Text Prediction using NLP

Predicto: A Shiny App for Text Prediction

Abstract

The value of text-based information continues to increase with the growth of social media. It is getting increasingly difficult to analyze large corpus of text to discover a structure within it. This project utilizes a corpus of text to build a predictive model that displays up to 3 predictions based on user input. The project is a shiny app named Predicto.

Keywords: natural language processing, shiny app, predictive model, text mining, N-Gram, back off

Introduction

Predicto is a Shiny app that uses a text prediction algorithm to predict the next words based on text entered by a user. The application suggests the next word in a sentence using an n-gram algorithm. An n-gram is a contiguous sequence of n items from a given sample of text or speech.

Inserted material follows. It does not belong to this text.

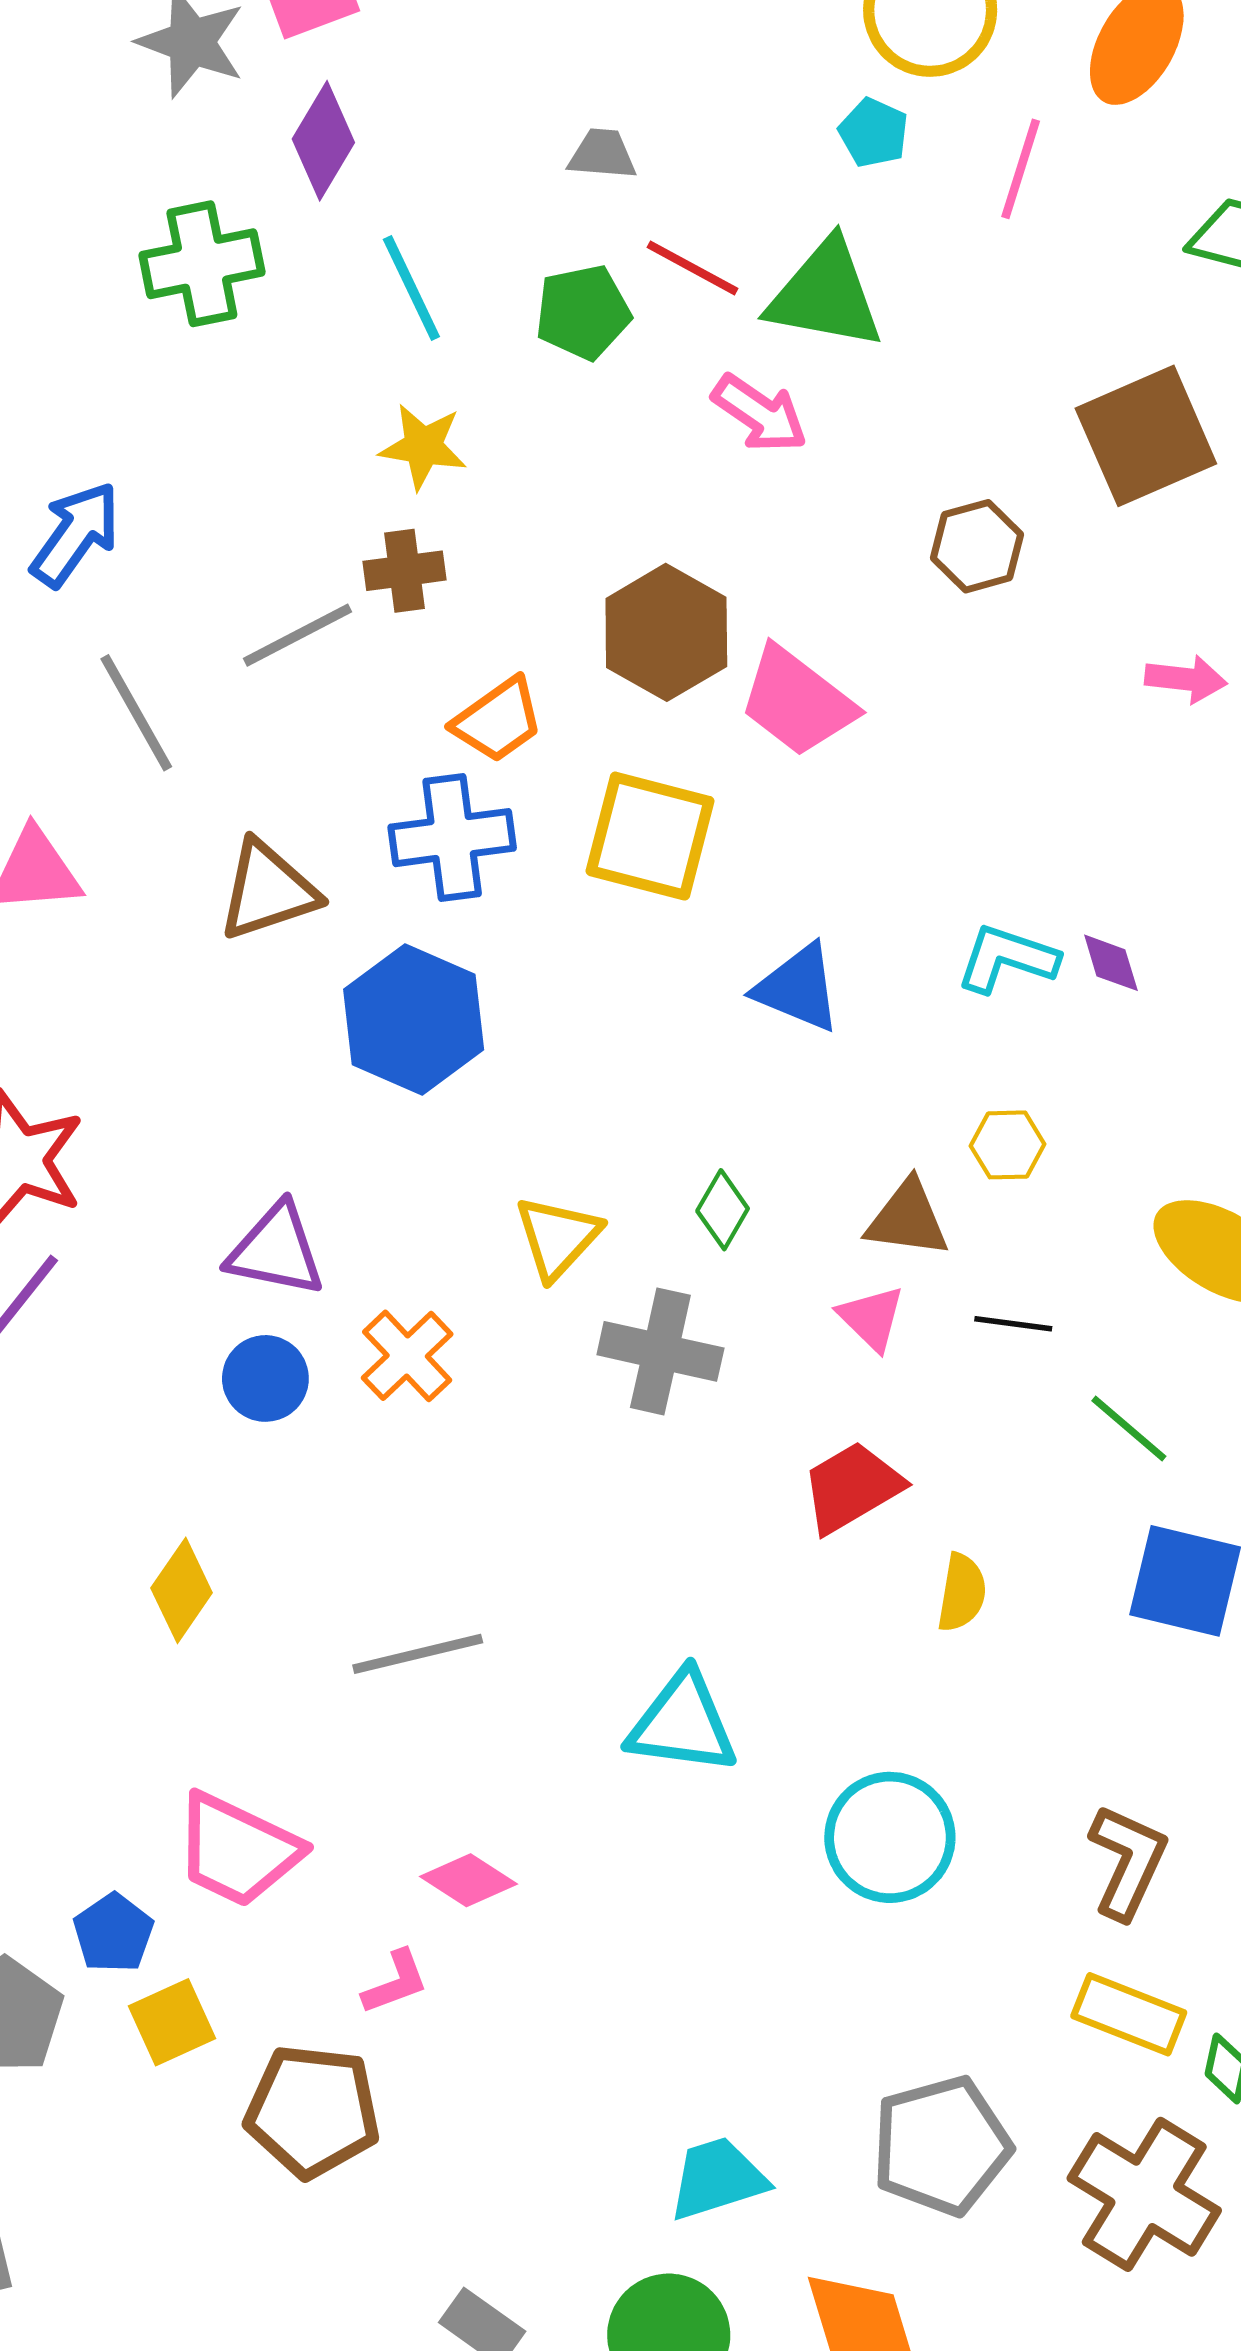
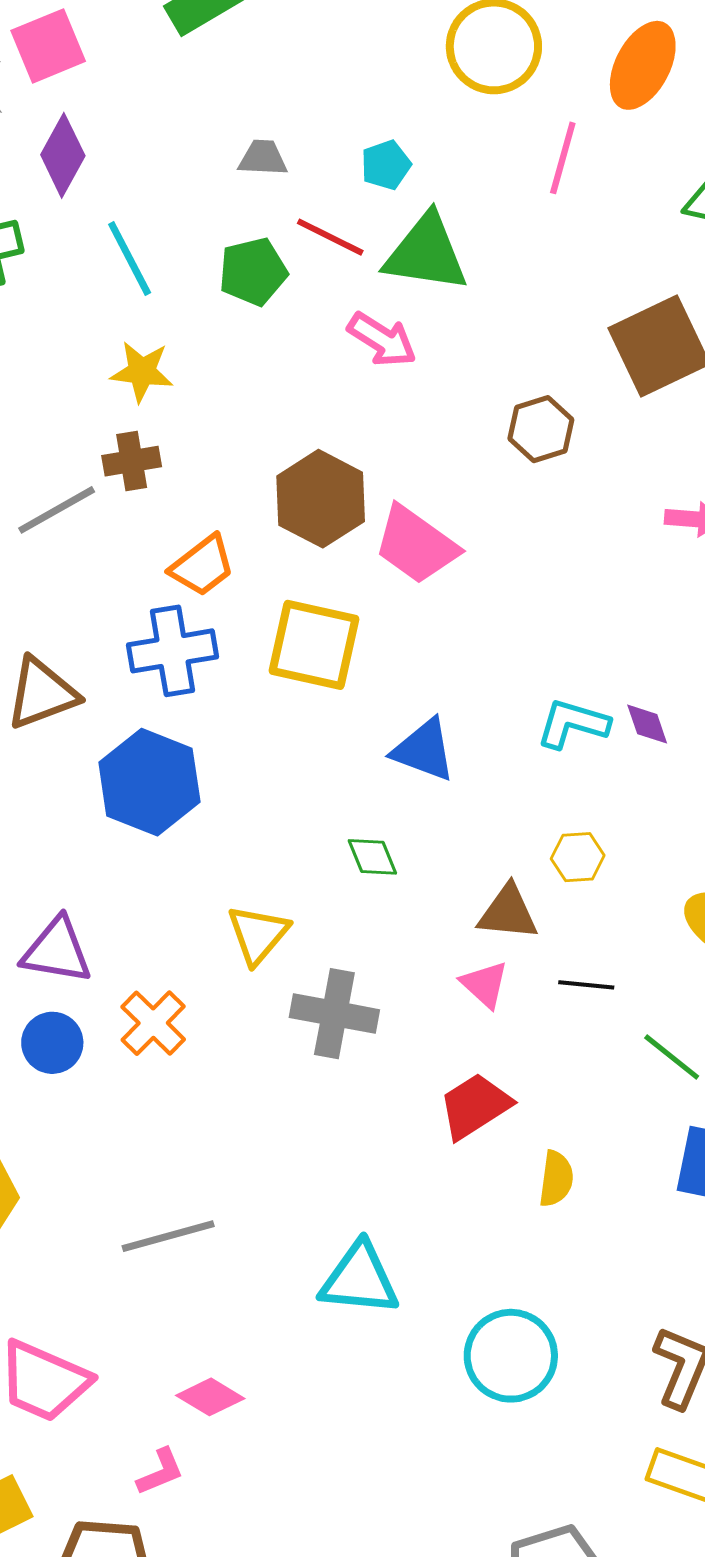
cyan pentagon: (874, 133) -> (386, 165), moved, turned 30
green diamond: (723, 1210) -> (372, 857), moved, turned -50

The prediction model was built by extracting N-grams from SwiftKey’s ‘Tweets Blogs News’ dataset available on Kaggle. Various NLP (natural language processing) and text-mining techniques were explored to build an accurate and optimized model. The prediction model was built from a sample of about 8,00,000 lines extracted from the corpus of blogs, news and twitter data.

The predicted word is considered using the longest, most frequent matching n-gram. The predicted word is shown when the app detects that you have finished typing one or more words. The app might take a few seconds to load the results. The slider tool can be used to select up to three predictions. The top prediction is shown first followed by the second and the third most likely prediction.

Proposed System

The proposed system is a shiny app. Shiny is an R package that makes it easy to build interactive web apps straight from R. The interface of the app consists of two tabs, the first being the webpage for input and output and the second providing basic information about the app. The methodology and code are discussed below.

Methodology

The dataset consists of ‘Tweets Blogs News’ in 4 different languages. This project uses the one in English. The dataset was first downloaded and unzipped. The dataset consisted of 3 files namely, tweets, blogs and news. These were then explored to get an idea of the quality and quantity of the dataset. Basic exploration like number of lines per file and total lines was done. Because the data set consisted of almost 8,00,000 lines, it was sampled for ease of use. All non-English characters were first removed and it the data was converted to a uniform encoding, i.e., ASCII. Outliers were removed by considering only articles within the interquartile range based on length. The three files were then merged into a single file. A file containing profane words was downloaded from the web and loaded in memory. The data was then converted to lowercase for easy manipulation. Next, the data was stripped of all URLs, email addresses, Twitter handles, hash tags, ordinal numbers, profanity, punctuation marks and whitespaces. This was done using the tm package and the gsub function. Then, the data was written to the disk and the corpus was built. Finally, the data was tokenized, i.e., split into tokens (n-grams) and the n-gram frequencies were counted. Start word predictions, quadgrams, trigrams and bigrams were stored in separate files. As the user enters the text, the algorithm iterates from longest n-gram (4-gram) to shortest (2-gram) to detect a match.

Codes

The project would require 3 code files, viz., a server.R file, a ui.R file and a file for the predictive model, let us call it build-ngram-frequencies.R.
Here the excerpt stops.